Market integration of DR is a priority for the state, he said. “It is critical to get the details of integration right and one of those details is baseline methodologies that measure what would have happened otherwise.”
The proposal’s methodology options are valuable because “different approaches may be necessary to accommodate different resources,” he said.
A baseline for customers who respond to a DR event by lowering their thermostats can be set by comparing them with a control group, he said. But for a customer with a unique application like a big battery connected to a big industrial process, there is no control group.
“The ISO working group’s different methodologies for different kinds of resources with different characteristics is a better approach,” Tisdale said.
AMS’s Kennedy said DR compensation is “the seminal question.” But, she argued, AMS can determine it more accurately than the new settlement mechanisms allow for.
“They are still too focused on what the behavior was beforehand,” she said. “The battery meter measures how much load the battery is carrying and it can’t carry a load that’s not there. Every kWh the battery is carrying is load dropped from the grid.”
AMS’s Demand Response Auction Mechanism (DRAM) contracts with SCE, like the DRAM contracts the IOUs have with Stem and Green Charge Networks, require DR to be "transactable in the wholesale market," she said.
With counterfactual-based mechanisms “either SCE will overpay AMS for a resource it can’t get paid for in the wholesale market or AMS will be underpaid for delivering it,” she has concluded. “AMS can’t build unless it gets paid for what it delivers because the margins aren’t there.”
Either way, it “a golden reason for utilities not to buy distributed storage, or distributed solar plus storage, or any kind of distributed technology,” she said.
This is slowly being rectified in regulatory proceedings and CAISO initiatives because “this is an irreversible march,” Kennedy said. "But utility planners, developers, customers, regulators, and CAISO need to work toward the solution.”
Many stakeholders backed Kennedy’s arguments for more precise performance measurements.
A joint filing from AMS, SolarCity, and Stem in the ES-DER Phase 2 initiative urged “metering and settlement for less than 24-hour periods” for non-generating resources.
A California Large Energy Consumers Association filing endorsed an SCE proposal with the CPUC for reprograming meters to "increase the accuracy of the settlement calculation." Non-residential customers in DR programs could move “to 5-minute data” and residential customers could move “to 15-minute data,” the association said.
A filing from eMotorWerks, which supports electric vehicle (EV) smart charging for grid service, said a metering option offers more DR options to more types of DR providers.
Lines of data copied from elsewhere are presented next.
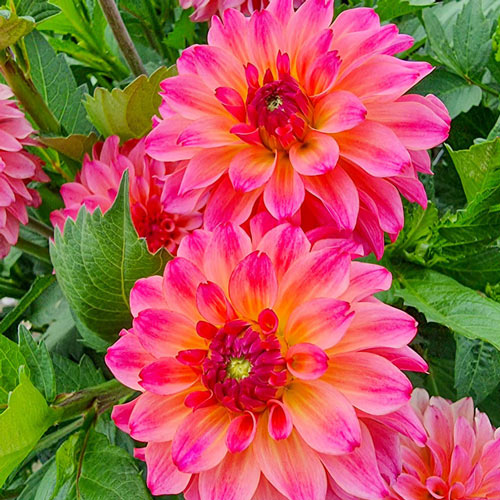 This screenshot has height=500, width=500. I want to click on flower center, so click(x=240, y=367), click(x=275, y=104). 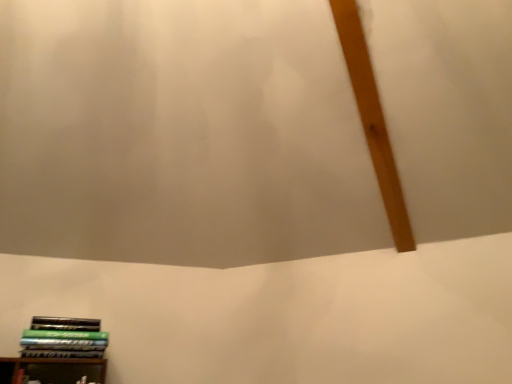 Describe the element at coordinates (64, 338) in the screenshot. I see `green matte book at lower left` at that location.

Locate an element on the screen. This screenshot has height=384, width=512. green matte book at lower left is located at coordinates (64, 338).

The width and height of the screenshot is (512, 384). What are the coordinates of `green matte book at lower left` in the screenshot? It's located at (64, 338). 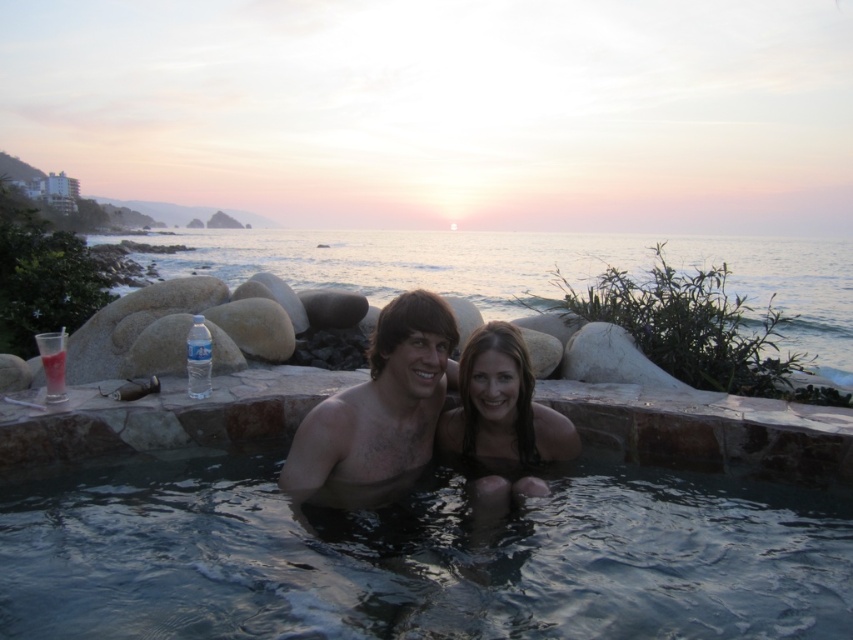 Question: Is clear glass pool at center behind clear water at center?

Choices:
 (A) yes
 (B) no

Answer: (B)

Question: Which point is closer to the camera?

Choices:
 (A) shiny brown hair at center
 (B) clear water at center

Answer: (A)

Question: In this image, where is clear water at center located relative to shiny brown hair at center?

Choices:
 (A) right
 (B) left

Answer: (A)

Question: Does shiny brown hair at center have a larger size compared to smooth skin girl at center?

Choices:
 (A) no
 (B) yes

Answer: (B)

Question: Estimate the real-world distances between objects in this image. Which object is closer to the shiny brown hair at center?

Choices:
 (A) smooth skin girl at center
 (B) clear water at center
 (C) clear glass pool at center

Answer: (A)

Question: Which of these objects is positioned closest to the clear glass pool at center?

Choices:
 (A) shiny brown hair at center
 (B) clear water at center
 (C) smooth skin girl at center

Answer: (A) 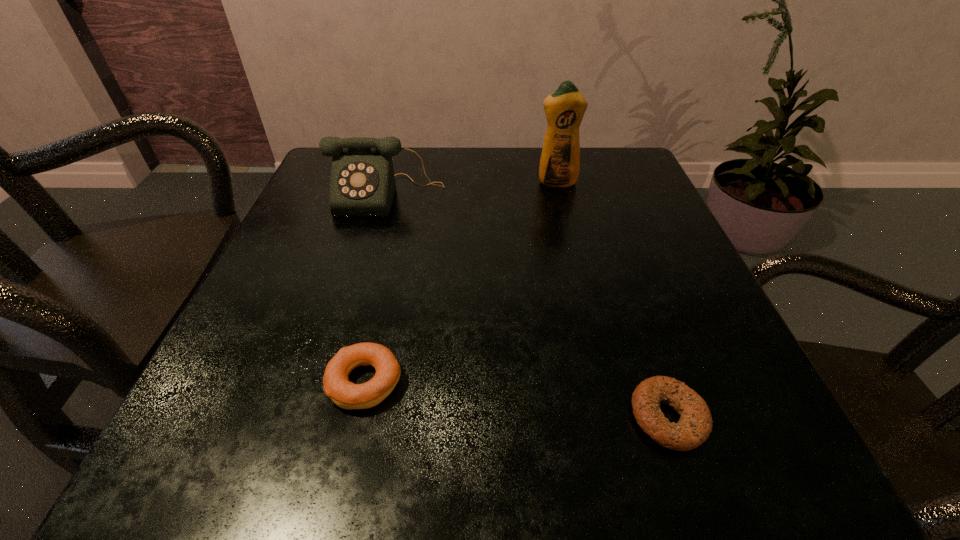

It also opens the opportunity to aggregators of EV batteries.
An early Tesla filing refuted CAISO doubts about metering but recognized estimation methodologies might be a necessary interim step. Phase 3 of the ES-DER initiative could “build on this previous step by fully recognizing and developing a mechanism for compensating the ability for behind the meter storage to export energy during DR events.”
The BAWG proposed using the current 10 of 10 baseline methodology to estimate 5-minute intervals for settlement but went no further on metering.
More Than Smart's Tisdale recognized that this initiative might not be the complete and perfect fix. “This is the cutting edge of DER participation in markets and there are likely to be growing pains,” he said. “But if parts of the methodologies do not work in extreme conditions like the recent heat wave, they should be addressed because extreme weather conditions like heatwaves are not going away.”